The Minister was speaking on May 6, at the national church service to mark NEPA’s 11th anniversary held at the St Luke’s Anglican Church, Slipe Road, Kingston.
He said that over the years, NEPA has made strides in discharging its responsibilities under the various statutes that guide its work, including the Town and Country Planning Act; Wildlife Protection Act, which addresses the protection of birds, endemic and endangered species; and the Beach Control Act.
He said that the agency has had much success in educating Jamaicans on environmental matters, noting that international donor partners and local groups have contributed to these initiatives, which have engaged schools, the judiciary, the police and the wider citizenry.

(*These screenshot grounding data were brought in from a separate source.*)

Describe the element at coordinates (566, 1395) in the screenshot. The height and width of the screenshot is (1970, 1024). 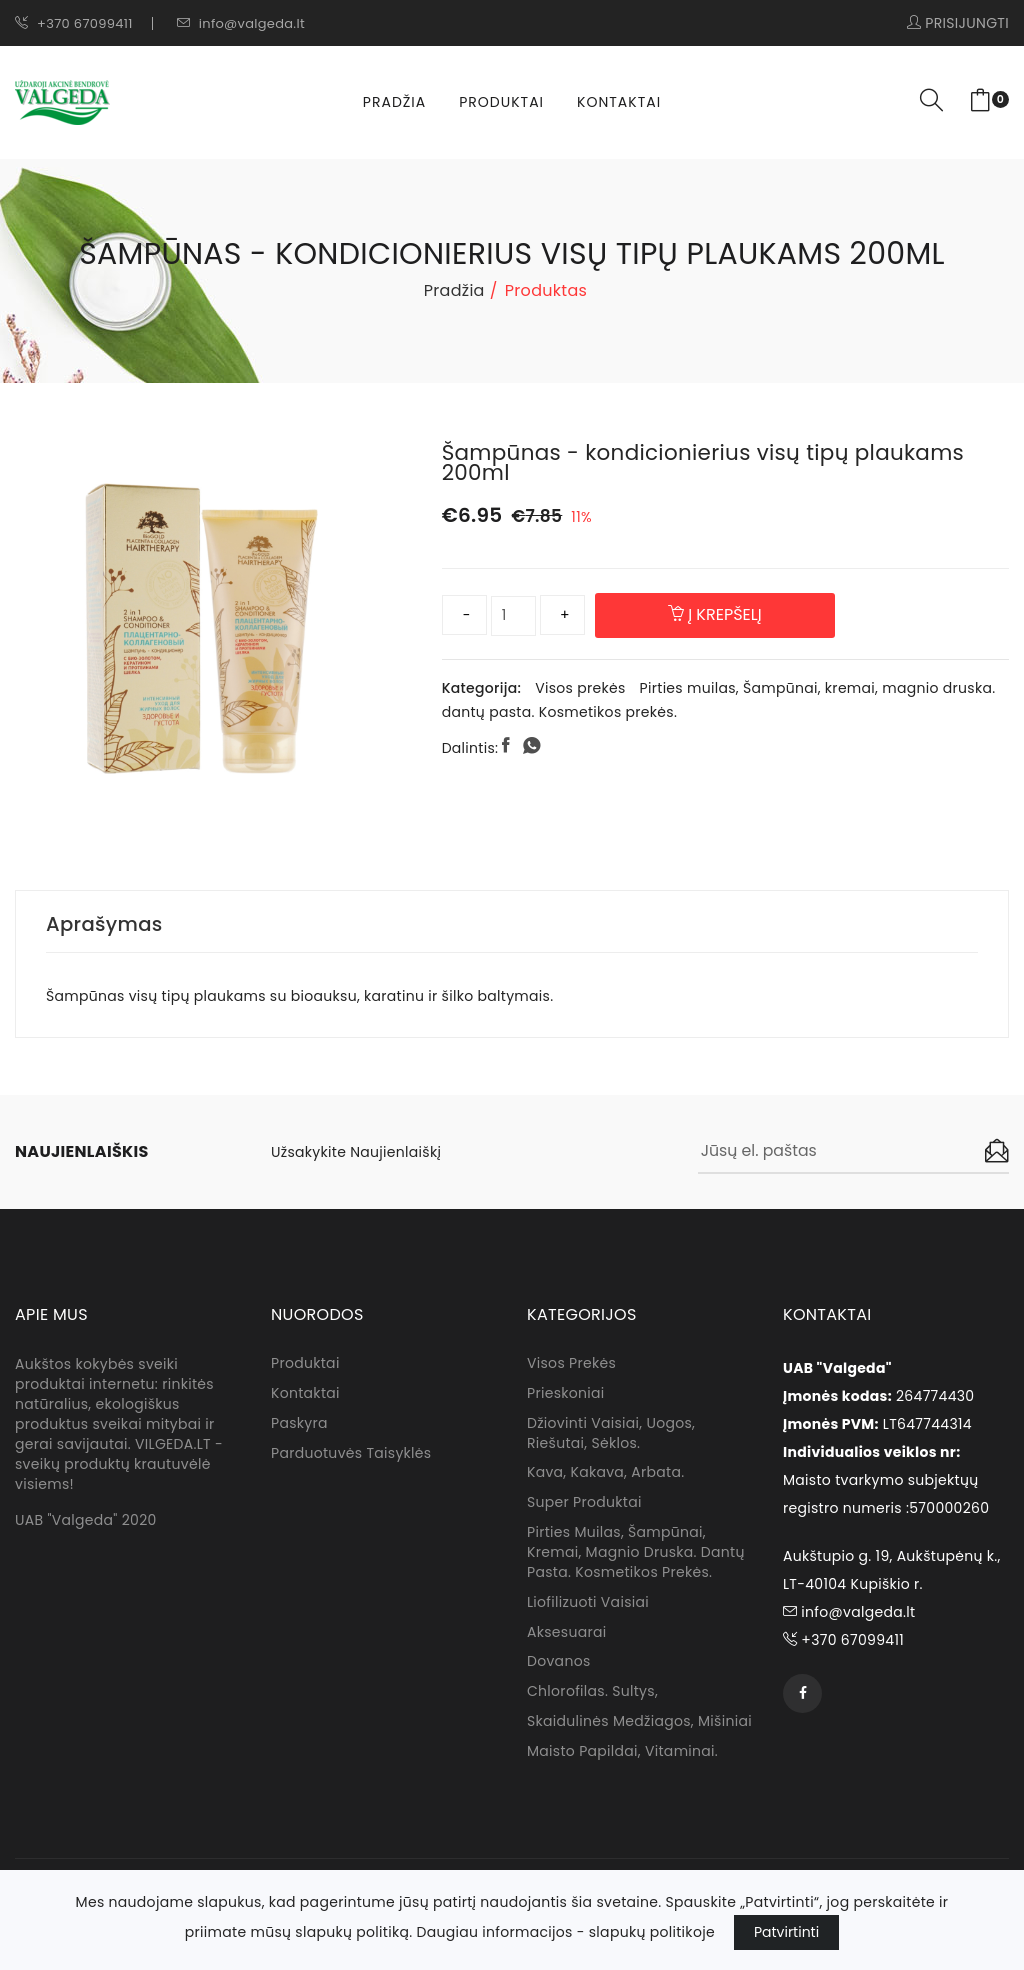 I see `Prieskoniai` at that location.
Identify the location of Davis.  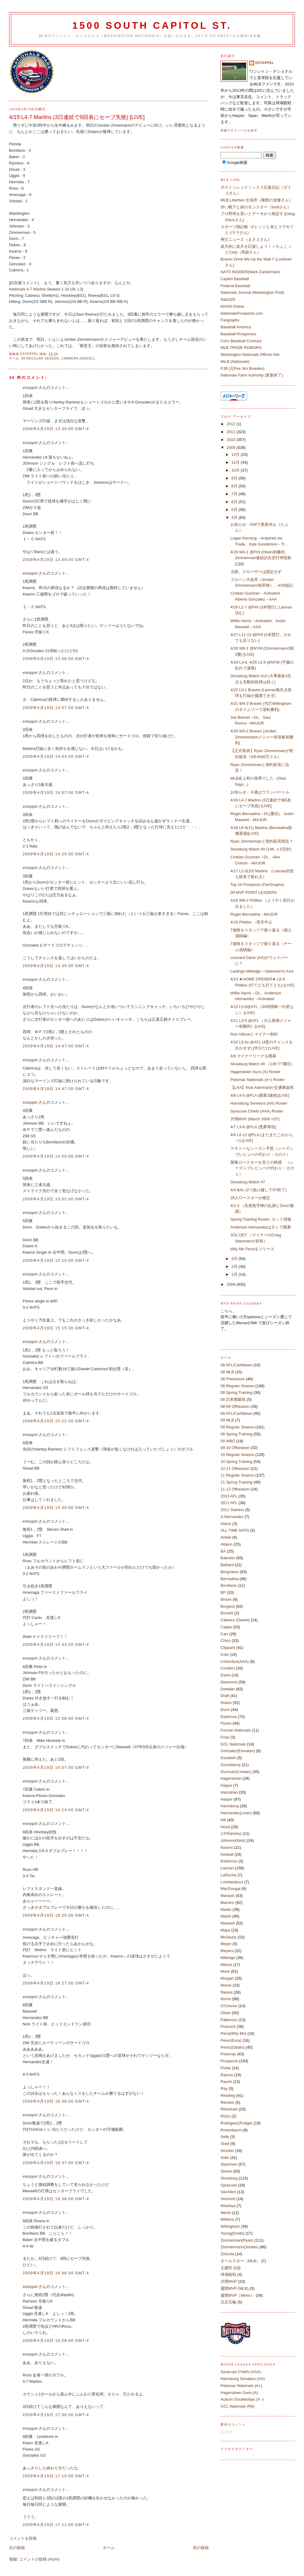 (225, 1675). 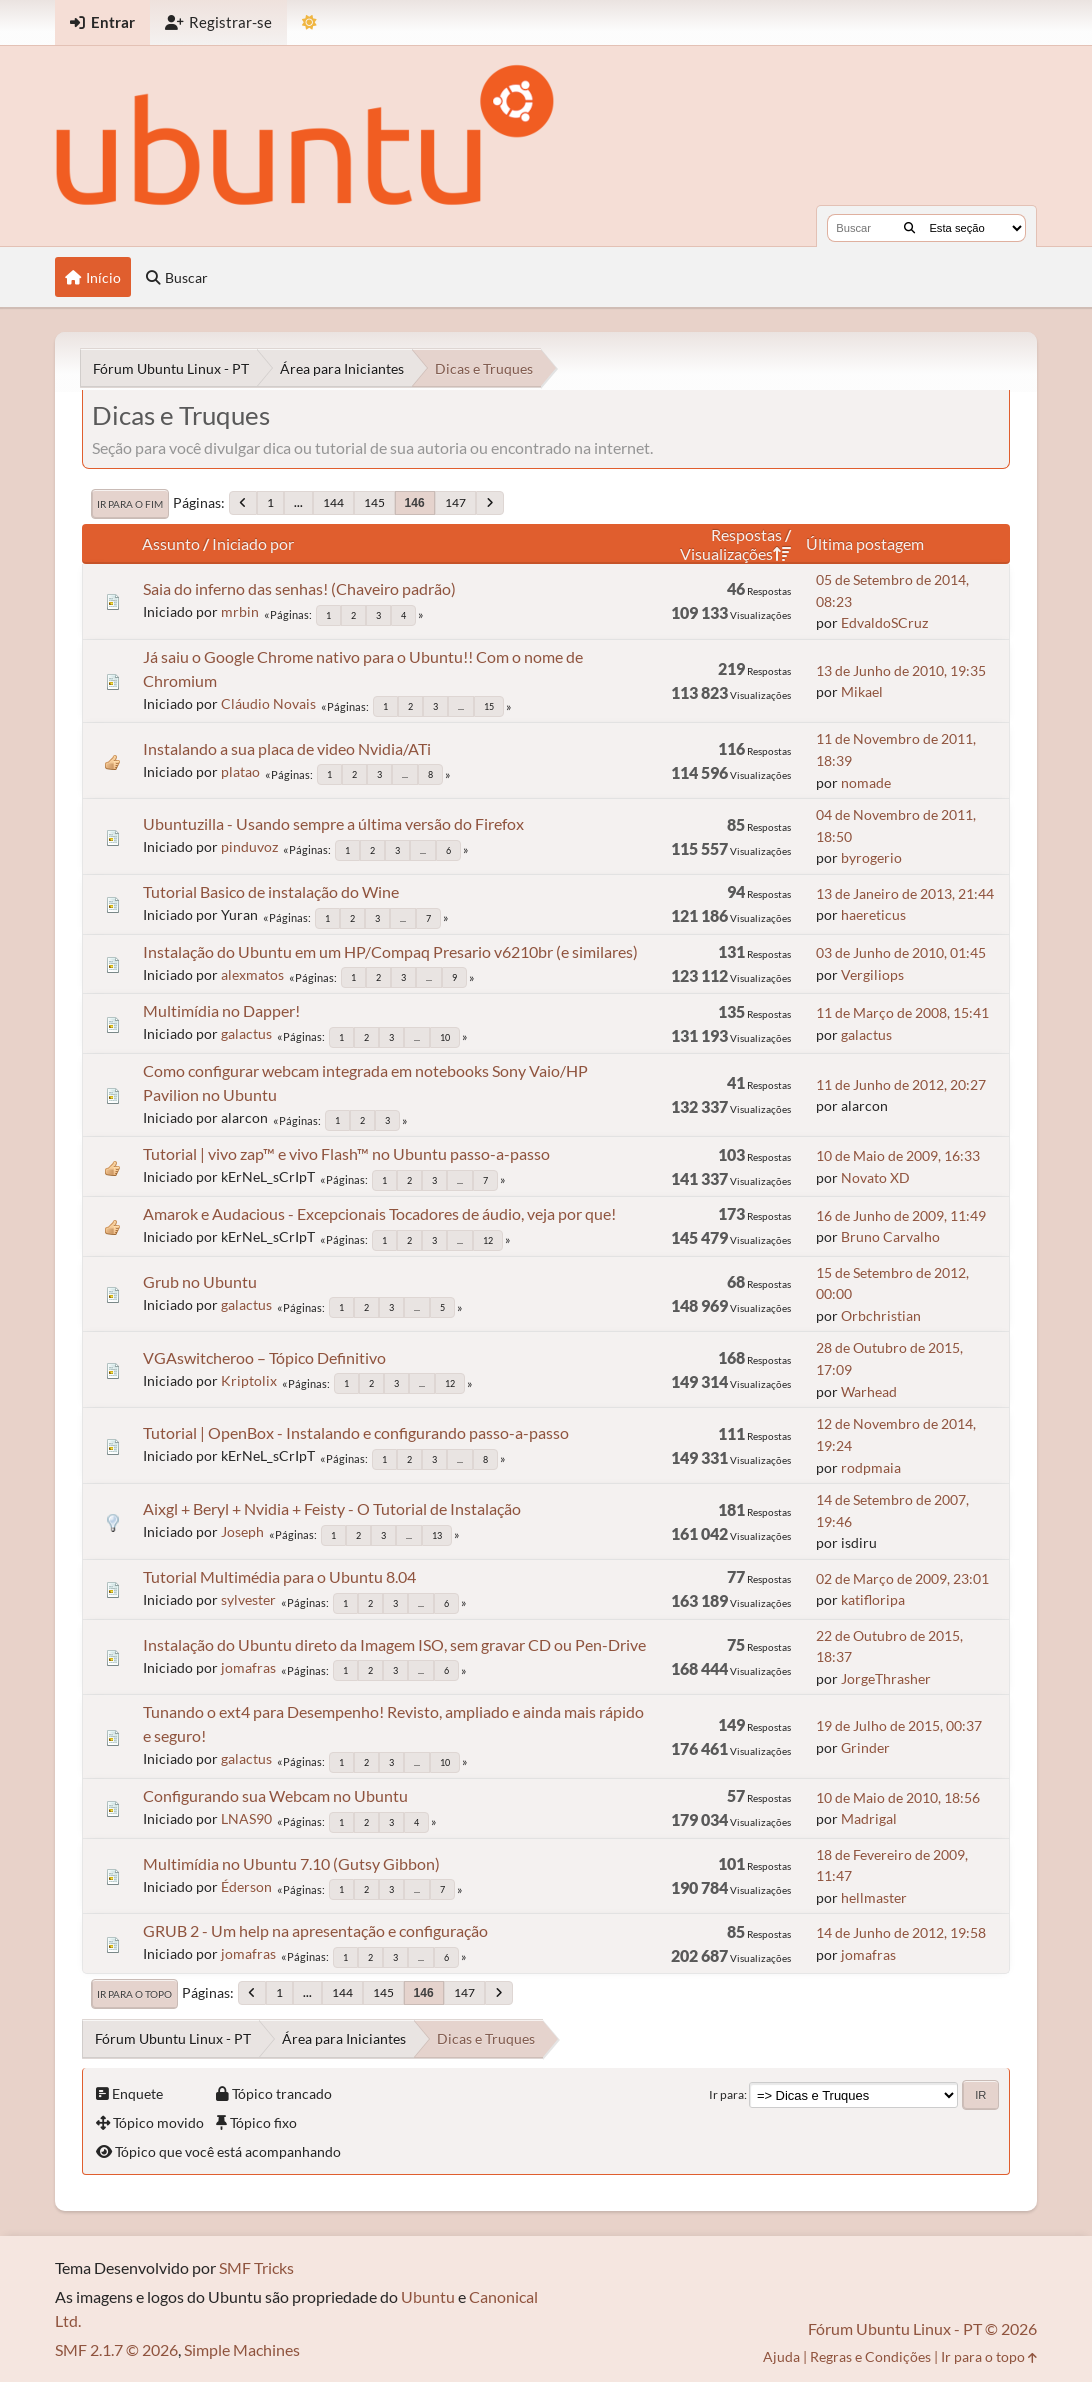 The image size is (1092, 2382). Describe the element at coordinates (246, 1886) in the screenshot. I see `Éderson` at that location.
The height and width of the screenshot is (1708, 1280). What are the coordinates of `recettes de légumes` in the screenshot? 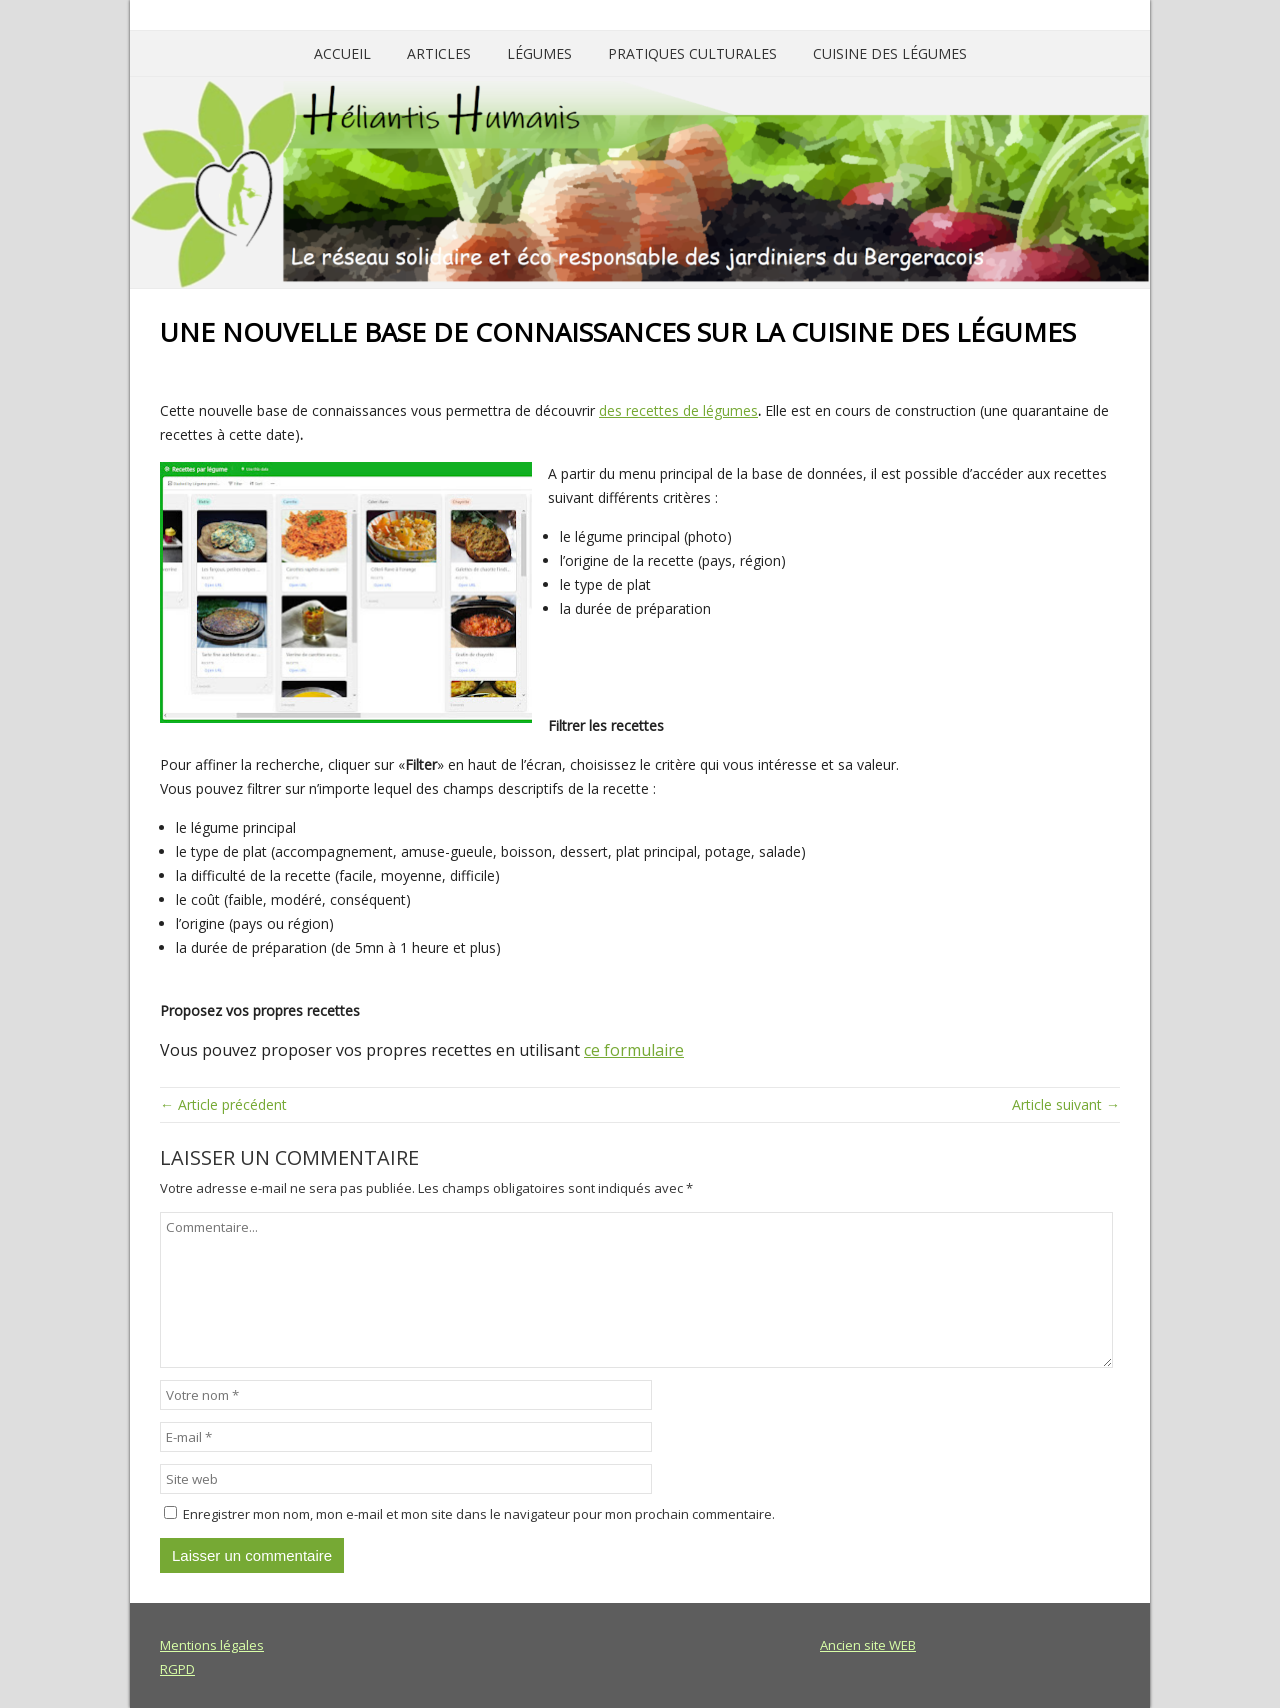 It's located at (692, 410).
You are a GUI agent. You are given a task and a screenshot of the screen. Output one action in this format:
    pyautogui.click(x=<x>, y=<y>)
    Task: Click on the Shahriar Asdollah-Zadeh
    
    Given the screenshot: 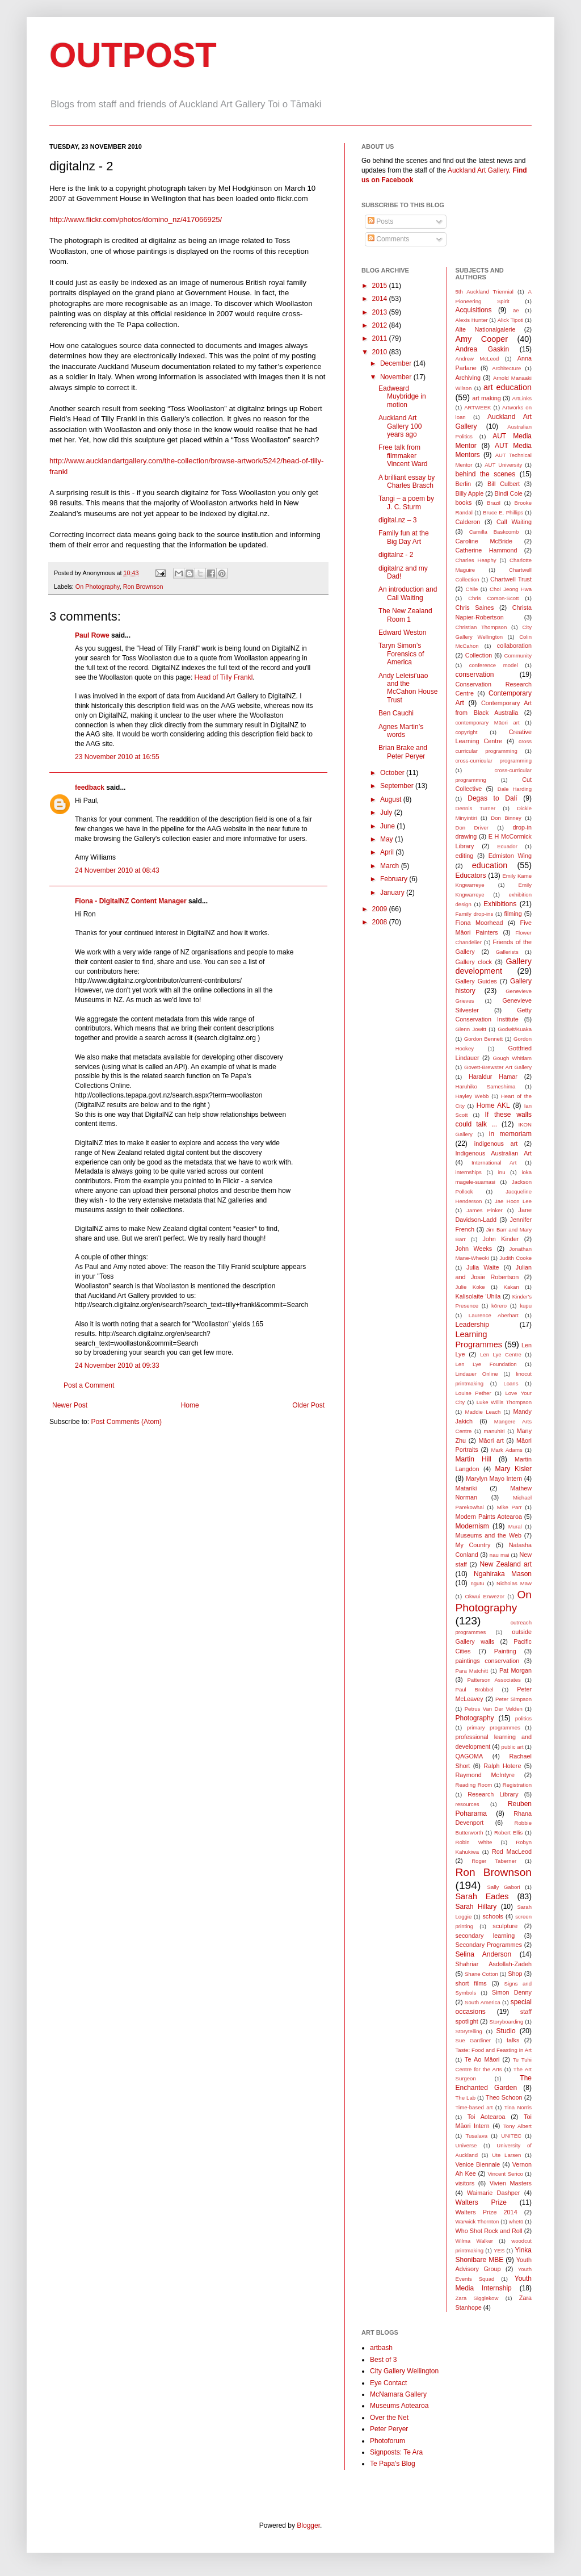 What is the action you would take?
    pyautogui.click(x=494, y=1964)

The agency, the Minister informed, has taken an adaptive management approach, as it seeks to ensure that new developments are as climate-proof as is feasible, while also striving to remain efficient, cutting-edge and relevant in the face of shrinking financial resources.
He said that as the government seeks to achieve greater balance between the need for development and the imperative of environmental protection, NEPA is undertaking a pilot project to include the valuation of natural resources into the of Environmental Impact Assessment (EIA) process.
“Through cost/benefit analyses we will be able to make more informed decisions about development options,” he pointed out.
Minister Pickersgill said that even as the agency carries out its work, it is not without challenges. He noted that the planning framework for the country is imperfect and more work needs to be done to reduce urban blight and curtail urban sprawl.
“Urban renewal, within the context of a green economy, is critical as it would help to reduce greenhouse gas emission, thus contributing to the reduction of climate change impacts. This type of action, though, requires partnerships and co-operation at various levels of the society,” he stated.
Congratulating the agency on 11 years of service, Minister Pickersgill urged Jamaicans to support the work of the organisation and its vision for a Jamaica “where natural resources are used in a sustainable way and there is a broad understanding of environment, planning and development issues with extensive participation among citizens and a high level of compliance with relevant legislation’.
NEPA was formed in 2001 by the amalgamation of three entities; the Natural Resources Conservation Authority (NRCA), Town Planning Department, and the Land Development and Utilization Commission (LDUC).
The thinking behind the merger was to have all environment and planning issues managed by a single agency to ensure that all critical matters are dealt with in a holistic way, and to more efficiently and cost-effectively apply policies and management systems to meet environmental and development needs.